Introduction /Classification:
- Skin cancers are common, observed in the subject of clear phototype with variable incidence in the world: incidence peaks recorded in American whites and Australian whites
- Primary skin cancers include two main groups:
Epithelial cancers: keratinocyte deriver, epithelioma or carcinomas: basal and spinocellular carcinoma
Non-epithelial cancers: drifts from other cells: melanoma (melanocyte), sarcoma (fibroblast)
- Epithelial skin cancers are the most common.
- Skin melanoma is less common but has a dreadful prognosis; it's the largest purveyor of death
Tumorigenesis:
- Different alterations occur on the skin cell (keratinocyte, melanocyte, other cells) will lead to the cancer cell
- Cell transformation is the result of genetic events inducing irreversible genomic abnormalities disrupting cell proliferation
Exogenous agents: cause alterations in cellular DNA, resulting in a mutation leading to a cancer cell: ultraviolet aorlysic rays A or B, ionizing radiation or oncogenic viruses
Chemical agent: aromatic polycyclic hydrocarbons, pesticides
- Genesis and skin cancers:
Genes responsible for cell transformation: abnormal, only in tumor cells, precise carcinogenic factors, ultraviolet rays
Genes that confer a genetic predisposition to cancer: genodermatosis that exposes the risk of developing skin tumours, mainly Xeroderma pigmentosum, mutations are carried by all cells of the body. Early age
Tumor suppressing genes (P53 gene): controls the smooth running of the cell cycle, it is a true guardian of the genome, stopping the cell cycle after genotoxic stress (UV), which allows to repair the genomic damage suffered before continuing mitoses
- Tumorigenesis by default repair of cellular alterations: the normal individual has an enzymatic equipment capable of repairing previous alterations, however, during some genetic diseases this enzyme equipment is (Xeroderma pigmentosum). The normal individual as he progresses in age sees weakening his means of repairing cellular alterations (frequency peak in the elderly)
- No elimination of abnormal cells: in its normal state, the antitumor immune system ensures the elimination of any abnormal cells. Severe immune deficits will allow the emergence of tumor clones
Basal cell carcinoma
Definition:
- Malignant epithelial tumour from keratinocyte
- More common in subjects of clear phenotype with a history of intense sun exposure.
- Strict skin cancer, occurs immediately on healthy skin
- Photo-exposed areas, never touches mucous membranes
- Favorable prognosis (never metastasis)
- The invasive potential is purely local (local malignancy)
- Surgical treatment
Epidemiology:
- The most common epithelial cancer alone accounts for 70% of epithelial cancers.
- High incidence in high-sun countries (Australia)
- Subject aged, 40 years old, from clear phenotype to history of intense sun exposure
- Risk factors:
Sun: major carcinogen, repeated sun exposure (holidays, sports activity) – prevention and school education measures
Genetic predisposition: are more common in light-skinned subjects, phototype I/II
▪ MC1R: gene involved in skin pigmentation (photo-protective melanin), certain variants are risk factors for skin cancer
▪ Geno-dermatoses predispose to basal cell carcinomas: Xeroderma pigmentosum
Immunodepression: Organ transplants cause more basal cell carcinomas, HIV
Clinical aspects:
- Elemental lesion: a small papule of transparent (translucent) normal skin color, revealing the vessels of the underlying dermis in the form of telangiectasies, this lesion is called "epithelioma pearl"

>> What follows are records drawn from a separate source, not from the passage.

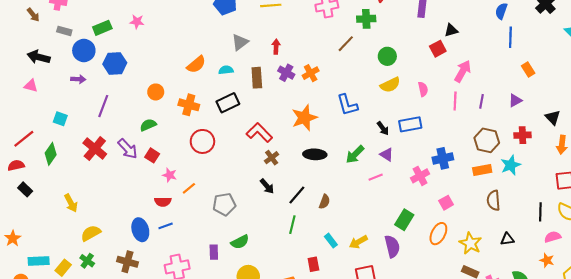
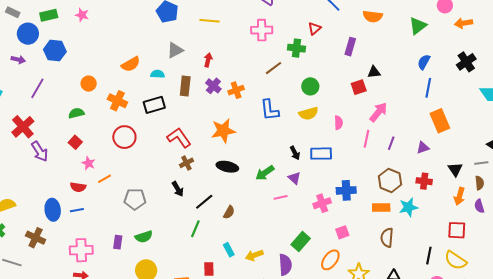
orange rectangle: (528, 70) -> (440, 121), size x1.6
blue L-shape: (347, 105) -> (270, 110), moved
purple arrow: (128, 149) -> (40, 151), moved

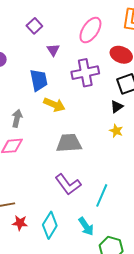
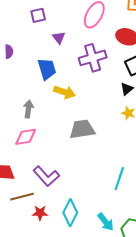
purple square: (34, 26) -> (38, 15), turned 35
purple L-shape: (68, 184) -> (46, 176), moved
cyan arrow: (86, 226) -> (106, 222), moved

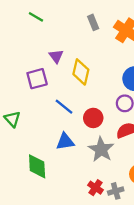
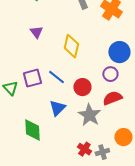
purple triangle: (56, 56) -> (36, 32), moved
purple square: (37, 79) -> (32, 78), moved
blue triangle: (65, 142) -> (57, 108), turned -36

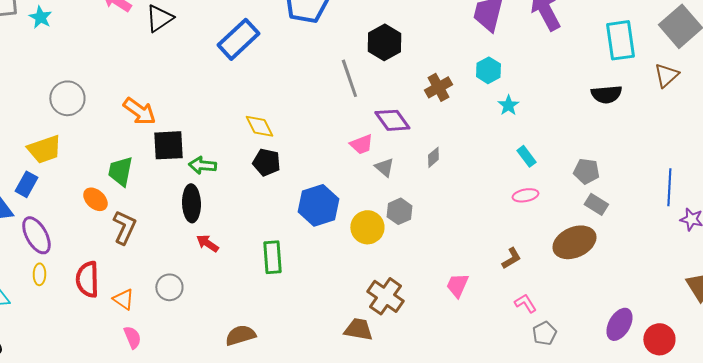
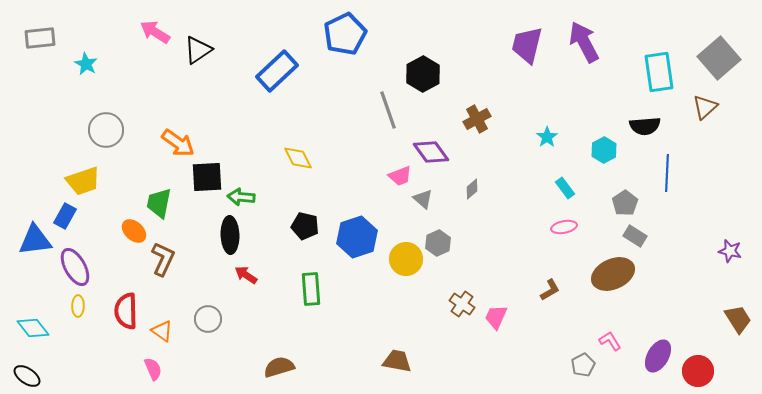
cyan star: (40, 17) -> (86, 64), moved
cyan hexagon: (488, 70) -> (604, 150), moved
black pentagon: (266, 162) -> (305, 226), moved
gray pentagon: (586, 171) -> (625, 203), turned 30
blue line: (669, 187) -> (667, 173), moved
brown cross: (385, 296) -> (462, 304), moved, size x0.7
pink L-shape: (525, 303) -> (610, 341), moved
pink semicircle: (132, 337) -> (153, 369), moved

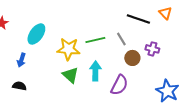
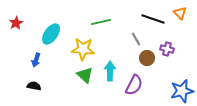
green line: (95, 40) -> (101, 22), moved
blue star: (167, 91) -> (182, 91), turned 30

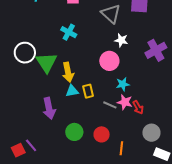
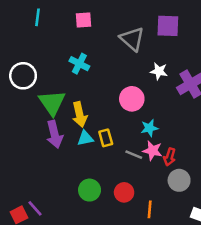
white star: (121, 40) -> (159, 71), moved
white circle: (25, 53) -> (23, 76), moved
red arrow: (138, 107) -> (170, 157), turned 48
purple arrow: (49, 108) -> (54, 134), moved
gray circle: (151, 133) -> (179, 180), moved

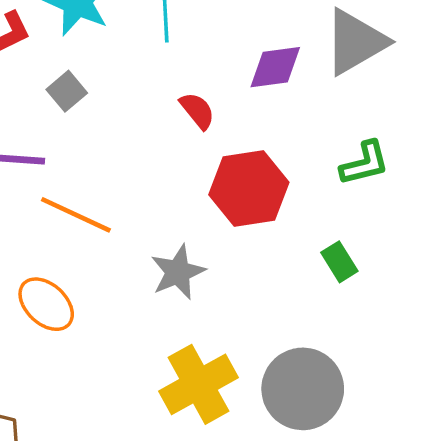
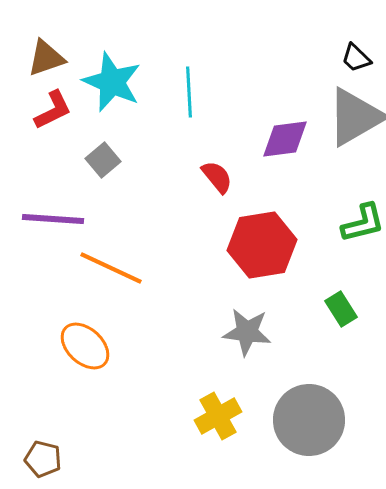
gray star: (178, 272) -> (247, 332), moved, turned 30
yellow cross: (198, 384) -> (218, 416), size x0.7

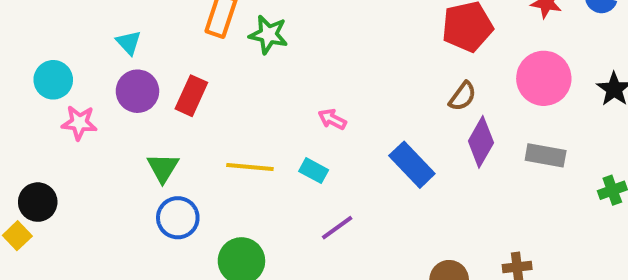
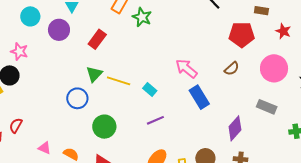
purple circle: (137, 91) -> (59, 30), moved
pink arrow: (332, 119) -> (186, 68), moved, size x1.6
pink star: (79, 123) -> (19, 51), moved
purple diamond: (481, 142) -> (235, 128), moved
green triangle: (163, 168) -> (94, 74), moved

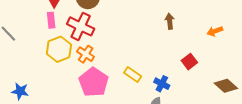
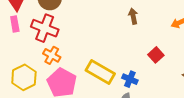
yellow hexagon: (59, 49) -> (24, 77), moved
yellow rectangle: (133, 74) -> (100, 72), size x1.6

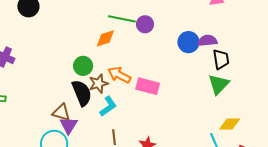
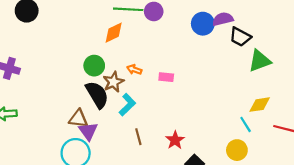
black trapezoid: (221, 59) -> (240, 37), turned 135
orange arrow: (119, 75) -> (134, 70), size x0.6
green triangle: (219, 84) -> (260, 61), moved, turned 35
pink rectangle: (148, 86) -> (166, 77), size x0.6

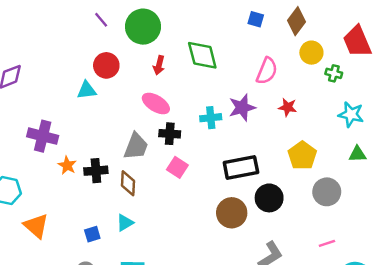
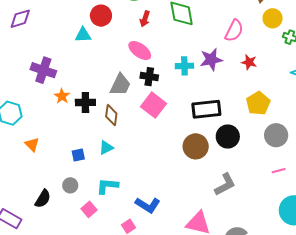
pink square: (177, 167) -> (153, 105), size x1.4
orange triangle: (36, 226) -> (32, 144), size x0.7
pink line: (327, 243) -> (279, 171), moved

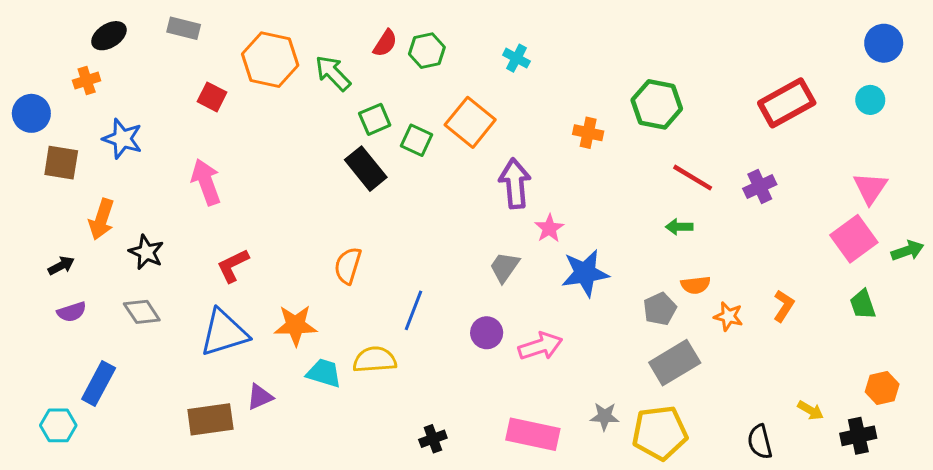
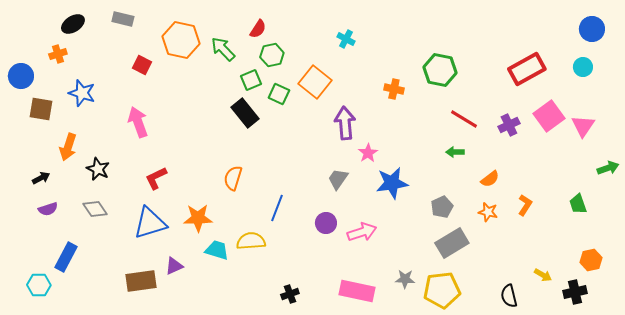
green hexagon: (427, 51) -> (272, 55), moved
pink square: (854, 239) -> (549, 116), moved
orange semicircle: (696, 285) -> (490, 179), moved, turned -30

Seat: photo-exposed areas, in 80% of cases: head, neck, face
- Clinical forms:
Nodular shape: the elemental lesion may remain unique and increase in size giving a pink-coloured nodule traversed by fine telangiectasies, the most common form
Scar plane: the elemental lesion multiplies, several epitheliomama beads will match in rosary and take a rounded layout: smooth atrophic center and elevated periphery by the juxtaposition of pearls
– tattooed basal cell carcinoma: the elementary lesion will pigment, brown spots, covering the surface of the tumor – nodular melanoma
Sclerodermiform shape: whitish, hard and shiny imprecise boundaries, the surface is depressed and retractable, covered with telangiectasies. Recidivism
Ulcerated shape (ulcus rodens): nail-stroke ulceration, slowly extended, with beaded border
– Waxing form: digging ulceration with a large necrotic crater that can lead to severe mutilation
Diagnosis:
- Positive diagnosis:
Clinical: in front of the fixedness of the lesions, the beaded border and the presence of telangiectasies
Histology: a proliferation of small, clear-limit basaloid cells reminiscent of epidermal basal layer cells. These cells cluster in compact cell clusters and take on a palisadic peripheral arrangement. The tumour remains well delineated compared to the rest of the dermis
- Differential diagnosis: spinocellular carcinoma, malignant melanoma (in pigmented forms)
Evolution / Prognosis:
- Slow, exceptional metastases
- Basal cell carcinoma has an essentially local evolution
Ulcerated form: destruction of tissue under the skin, cartilage tissue or underlying bone tissue creating a gateway to overinfection germs and complicating itself with naso-sinus infection or septic meningitis causing mortality
Treatment:
- Surgery: treatment of choice, allows histological control of the margins of exeresis: complete surgical exeresis – regular monitoring for recurrences
- Other therapeutic weapons: in case of topography at risk and/or multiple lesions or subject to risk: radiotherapy, cryotherapy with liquid nitrogen, dynamic phototherapy
Prevention:
Uses effective photoprotection:
- Clothing: wearing covering clothes, hat
- Use of sunscreens: allows less photoprotection, it requires repeated applications of high index sunscreens
Spinocellular carcinoma
Definition:
- Malignant epithelial tumour, primitive of keratnocytic origin, sdresmous carcinoma
- De novo or on precursor (precancerous lesion), skin and mucous membranes
- Local, locoregional and remote extension
- 2nd in frequency of keratnocytic carcinomas, 20% of epithelial skin cancers.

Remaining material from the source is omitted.